[Stored data entries]

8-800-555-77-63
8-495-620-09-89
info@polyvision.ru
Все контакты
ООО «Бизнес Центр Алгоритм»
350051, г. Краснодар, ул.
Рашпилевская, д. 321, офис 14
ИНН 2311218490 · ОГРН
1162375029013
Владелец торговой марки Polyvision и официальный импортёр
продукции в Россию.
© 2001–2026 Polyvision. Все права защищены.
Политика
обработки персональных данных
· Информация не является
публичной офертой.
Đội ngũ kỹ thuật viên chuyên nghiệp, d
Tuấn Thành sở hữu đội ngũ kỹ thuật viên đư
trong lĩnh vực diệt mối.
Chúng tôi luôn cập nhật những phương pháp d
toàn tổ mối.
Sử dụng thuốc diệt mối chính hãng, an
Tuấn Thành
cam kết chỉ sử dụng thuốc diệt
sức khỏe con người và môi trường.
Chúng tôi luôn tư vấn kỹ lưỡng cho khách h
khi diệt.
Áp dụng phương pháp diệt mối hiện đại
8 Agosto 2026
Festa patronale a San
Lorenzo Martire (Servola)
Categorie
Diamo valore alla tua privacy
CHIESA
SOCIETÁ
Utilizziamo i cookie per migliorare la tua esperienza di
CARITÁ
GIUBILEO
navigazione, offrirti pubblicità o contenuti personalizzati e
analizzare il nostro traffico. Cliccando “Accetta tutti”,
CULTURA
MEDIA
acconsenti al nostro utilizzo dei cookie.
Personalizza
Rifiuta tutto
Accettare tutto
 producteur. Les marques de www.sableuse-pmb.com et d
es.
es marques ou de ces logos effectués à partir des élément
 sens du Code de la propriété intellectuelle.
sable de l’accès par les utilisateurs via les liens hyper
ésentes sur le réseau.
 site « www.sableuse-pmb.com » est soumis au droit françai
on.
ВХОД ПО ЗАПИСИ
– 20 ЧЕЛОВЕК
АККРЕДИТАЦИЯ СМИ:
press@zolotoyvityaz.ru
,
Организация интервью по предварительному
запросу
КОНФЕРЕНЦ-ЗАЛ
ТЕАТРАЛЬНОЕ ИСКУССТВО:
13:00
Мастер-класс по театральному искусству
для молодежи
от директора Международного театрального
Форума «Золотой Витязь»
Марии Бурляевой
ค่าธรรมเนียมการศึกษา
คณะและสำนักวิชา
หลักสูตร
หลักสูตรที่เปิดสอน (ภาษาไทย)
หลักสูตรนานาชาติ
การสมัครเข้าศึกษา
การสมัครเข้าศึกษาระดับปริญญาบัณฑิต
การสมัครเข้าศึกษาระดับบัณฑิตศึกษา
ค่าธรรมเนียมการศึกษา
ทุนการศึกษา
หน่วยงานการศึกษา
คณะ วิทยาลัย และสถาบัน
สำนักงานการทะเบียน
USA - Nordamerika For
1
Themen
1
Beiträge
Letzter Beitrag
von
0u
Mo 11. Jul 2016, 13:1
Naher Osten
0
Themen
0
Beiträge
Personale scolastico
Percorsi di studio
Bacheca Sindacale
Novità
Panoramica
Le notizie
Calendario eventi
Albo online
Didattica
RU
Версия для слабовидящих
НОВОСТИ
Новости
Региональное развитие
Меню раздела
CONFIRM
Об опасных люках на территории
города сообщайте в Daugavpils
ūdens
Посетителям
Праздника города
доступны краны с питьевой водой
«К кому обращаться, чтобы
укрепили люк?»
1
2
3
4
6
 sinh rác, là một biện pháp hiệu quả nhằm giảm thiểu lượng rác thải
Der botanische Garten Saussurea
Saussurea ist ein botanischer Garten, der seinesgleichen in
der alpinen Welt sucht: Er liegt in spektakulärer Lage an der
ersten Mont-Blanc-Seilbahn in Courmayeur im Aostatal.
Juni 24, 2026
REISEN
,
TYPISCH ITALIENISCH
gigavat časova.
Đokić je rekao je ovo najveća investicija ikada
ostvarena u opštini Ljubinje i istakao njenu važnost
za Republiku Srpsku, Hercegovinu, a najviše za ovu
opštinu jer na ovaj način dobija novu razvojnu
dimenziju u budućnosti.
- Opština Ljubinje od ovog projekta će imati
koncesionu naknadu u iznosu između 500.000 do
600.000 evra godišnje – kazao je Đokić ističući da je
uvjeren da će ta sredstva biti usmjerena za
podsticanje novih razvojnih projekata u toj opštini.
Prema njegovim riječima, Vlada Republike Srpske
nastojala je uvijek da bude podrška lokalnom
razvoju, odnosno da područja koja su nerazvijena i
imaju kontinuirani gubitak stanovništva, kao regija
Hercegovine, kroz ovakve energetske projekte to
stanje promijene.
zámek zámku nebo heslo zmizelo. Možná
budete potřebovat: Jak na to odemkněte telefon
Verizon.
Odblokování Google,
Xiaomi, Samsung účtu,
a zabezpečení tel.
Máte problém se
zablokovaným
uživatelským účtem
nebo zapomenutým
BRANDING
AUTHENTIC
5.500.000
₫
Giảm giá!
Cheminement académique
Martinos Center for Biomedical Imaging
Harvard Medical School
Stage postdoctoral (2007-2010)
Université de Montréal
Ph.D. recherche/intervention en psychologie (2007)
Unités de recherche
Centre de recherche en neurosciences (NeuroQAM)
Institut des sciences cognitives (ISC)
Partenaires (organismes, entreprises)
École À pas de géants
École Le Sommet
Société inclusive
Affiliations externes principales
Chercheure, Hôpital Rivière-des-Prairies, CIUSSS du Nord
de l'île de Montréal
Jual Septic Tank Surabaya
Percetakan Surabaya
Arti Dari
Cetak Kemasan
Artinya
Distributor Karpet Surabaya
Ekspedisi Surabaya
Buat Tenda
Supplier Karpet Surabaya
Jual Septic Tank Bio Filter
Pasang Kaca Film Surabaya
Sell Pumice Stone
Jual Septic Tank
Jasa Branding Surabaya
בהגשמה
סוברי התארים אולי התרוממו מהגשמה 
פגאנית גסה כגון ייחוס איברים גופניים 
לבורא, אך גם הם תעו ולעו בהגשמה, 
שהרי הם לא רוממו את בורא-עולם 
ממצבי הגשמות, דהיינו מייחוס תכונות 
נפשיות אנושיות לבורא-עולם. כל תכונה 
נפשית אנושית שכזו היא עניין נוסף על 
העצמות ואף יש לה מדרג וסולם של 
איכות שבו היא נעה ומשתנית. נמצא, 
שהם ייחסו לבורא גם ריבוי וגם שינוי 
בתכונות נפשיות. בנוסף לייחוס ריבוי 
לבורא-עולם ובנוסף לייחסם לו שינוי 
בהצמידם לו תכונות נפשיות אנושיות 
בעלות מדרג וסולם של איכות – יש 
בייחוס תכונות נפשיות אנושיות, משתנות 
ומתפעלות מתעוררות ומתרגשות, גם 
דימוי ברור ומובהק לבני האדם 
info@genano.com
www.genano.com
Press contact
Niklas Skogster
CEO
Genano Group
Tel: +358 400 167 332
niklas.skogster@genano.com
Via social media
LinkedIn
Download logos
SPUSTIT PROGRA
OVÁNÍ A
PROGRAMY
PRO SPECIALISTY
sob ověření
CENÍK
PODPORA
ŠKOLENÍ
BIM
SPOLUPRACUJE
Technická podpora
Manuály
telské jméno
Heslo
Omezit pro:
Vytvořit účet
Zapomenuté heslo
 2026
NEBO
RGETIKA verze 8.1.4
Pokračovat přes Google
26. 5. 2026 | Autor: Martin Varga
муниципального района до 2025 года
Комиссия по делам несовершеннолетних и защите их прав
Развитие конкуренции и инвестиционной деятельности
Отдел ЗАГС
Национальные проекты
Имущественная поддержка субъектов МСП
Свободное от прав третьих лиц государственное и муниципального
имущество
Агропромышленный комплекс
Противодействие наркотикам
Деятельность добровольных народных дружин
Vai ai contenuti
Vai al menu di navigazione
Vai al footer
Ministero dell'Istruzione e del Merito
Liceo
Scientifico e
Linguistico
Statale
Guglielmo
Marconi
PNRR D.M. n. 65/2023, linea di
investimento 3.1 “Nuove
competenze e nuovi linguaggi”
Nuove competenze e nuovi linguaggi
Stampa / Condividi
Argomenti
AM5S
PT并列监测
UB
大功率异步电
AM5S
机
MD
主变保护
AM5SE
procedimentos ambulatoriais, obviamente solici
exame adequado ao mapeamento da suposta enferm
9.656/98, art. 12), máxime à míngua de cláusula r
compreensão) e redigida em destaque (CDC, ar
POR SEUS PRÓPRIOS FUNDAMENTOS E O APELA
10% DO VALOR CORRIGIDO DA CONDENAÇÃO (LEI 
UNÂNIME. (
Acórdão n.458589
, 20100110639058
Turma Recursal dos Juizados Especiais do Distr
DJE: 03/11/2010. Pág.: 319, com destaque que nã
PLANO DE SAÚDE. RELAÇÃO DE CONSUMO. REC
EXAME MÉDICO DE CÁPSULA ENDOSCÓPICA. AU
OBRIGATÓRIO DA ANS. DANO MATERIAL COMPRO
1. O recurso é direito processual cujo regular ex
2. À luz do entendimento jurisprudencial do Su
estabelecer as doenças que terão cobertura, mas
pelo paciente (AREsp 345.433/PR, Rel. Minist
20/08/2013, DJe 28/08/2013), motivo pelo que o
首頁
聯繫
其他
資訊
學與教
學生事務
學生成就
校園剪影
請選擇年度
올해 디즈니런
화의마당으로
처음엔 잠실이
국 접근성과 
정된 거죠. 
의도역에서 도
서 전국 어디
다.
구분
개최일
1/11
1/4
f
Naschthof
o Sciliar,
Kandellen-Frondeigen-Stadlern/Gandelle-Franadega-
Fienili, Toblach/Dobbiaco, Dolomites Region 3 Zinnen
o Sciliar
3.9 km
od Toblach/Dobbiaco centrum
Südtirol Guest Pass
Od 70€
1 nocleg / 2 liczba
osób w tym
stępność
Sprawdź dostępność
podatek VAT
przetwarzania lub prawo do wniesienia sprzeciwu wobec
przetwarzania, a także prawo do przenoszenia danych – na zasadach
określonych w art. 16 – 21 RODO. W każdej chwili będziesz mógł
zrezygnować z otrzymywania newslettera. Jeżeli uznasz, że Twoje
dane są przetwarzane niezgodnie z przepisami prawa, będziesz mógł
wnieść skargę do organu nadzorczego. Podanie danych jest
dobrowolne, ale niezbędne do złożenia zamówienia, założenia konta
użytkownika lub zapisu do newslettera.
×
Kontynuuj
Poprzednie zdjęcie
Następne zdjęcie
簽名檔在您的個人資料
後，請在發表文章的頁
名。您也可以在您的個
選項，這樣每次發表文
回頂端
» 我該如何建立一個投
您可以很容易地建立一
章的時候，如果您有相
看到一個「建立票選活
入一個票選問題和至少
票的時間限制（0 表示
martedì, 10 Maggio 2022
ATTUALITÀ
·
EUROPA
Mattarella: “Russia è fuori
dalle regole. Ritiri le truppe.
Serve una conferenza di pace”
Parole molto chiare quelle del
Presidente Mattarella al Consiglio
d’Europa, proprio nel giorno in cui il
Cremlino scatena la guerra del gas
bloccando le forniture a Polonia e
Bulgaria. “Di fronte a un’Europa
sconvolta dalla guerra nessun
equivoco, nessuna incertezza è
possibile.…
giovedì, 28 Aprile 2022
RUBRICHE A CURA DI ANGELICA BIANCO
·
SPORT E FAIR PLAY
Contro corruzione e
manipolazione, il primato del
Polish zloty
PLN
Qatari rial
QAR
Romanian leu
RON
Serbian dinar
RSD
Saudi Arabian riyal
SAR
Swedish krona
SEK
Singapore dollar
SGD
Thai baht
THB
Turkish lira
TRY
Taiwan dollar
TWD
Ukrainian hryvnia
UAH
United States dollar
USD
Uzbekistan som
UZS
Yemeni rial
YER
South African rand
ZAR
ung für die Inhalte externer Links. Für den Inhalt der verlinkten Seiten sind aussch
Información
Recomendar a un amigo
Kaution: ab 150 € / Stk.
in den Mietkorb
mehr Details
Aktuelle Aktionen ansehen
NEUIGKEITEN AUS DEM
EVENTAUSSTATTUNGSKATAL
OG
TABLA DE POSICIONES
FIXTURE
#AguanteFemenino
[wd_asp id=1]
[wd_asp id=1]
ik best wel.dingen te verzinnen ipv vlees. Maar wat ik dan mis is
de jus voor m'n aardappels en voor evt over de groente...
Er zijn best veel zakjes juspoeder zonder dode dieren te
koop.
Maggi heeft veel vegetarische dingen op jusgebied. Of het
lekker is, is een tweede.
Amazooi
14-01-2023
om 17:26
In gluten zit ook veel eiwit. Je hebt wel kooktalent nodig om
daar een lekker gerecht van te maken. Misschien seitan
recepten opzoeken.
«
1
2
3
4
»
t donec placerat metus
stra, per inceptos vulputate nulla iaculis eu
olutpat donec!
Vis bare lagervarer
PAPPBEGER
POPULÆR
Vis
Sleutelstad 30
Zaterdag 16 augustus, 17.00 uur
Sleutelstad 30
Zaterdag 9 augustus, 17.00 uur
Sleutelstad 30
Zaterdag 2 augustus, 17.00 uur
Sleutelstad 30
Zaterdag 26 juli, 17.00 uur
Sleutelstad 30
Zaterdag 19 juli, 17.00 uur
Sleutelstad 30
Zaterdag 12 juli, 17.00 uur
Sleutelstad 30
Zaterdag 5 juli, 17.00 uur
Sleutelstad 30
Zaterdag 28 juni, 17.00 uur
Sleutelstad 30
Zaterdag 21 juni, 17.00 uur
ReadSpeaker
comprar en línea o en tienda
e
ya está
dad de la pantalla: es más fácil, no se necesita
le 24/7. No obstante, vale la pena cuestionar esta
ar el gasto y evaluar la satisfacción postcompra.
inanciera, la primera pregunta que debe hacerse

**TASK STATEMENT:** In the entries above, identify each line that includes the string "בהגשמה", then copy it.

**FINISHED TASK:**
בהגשמה
לבורא, אך גם הם תעו ולעו בהגשמה, 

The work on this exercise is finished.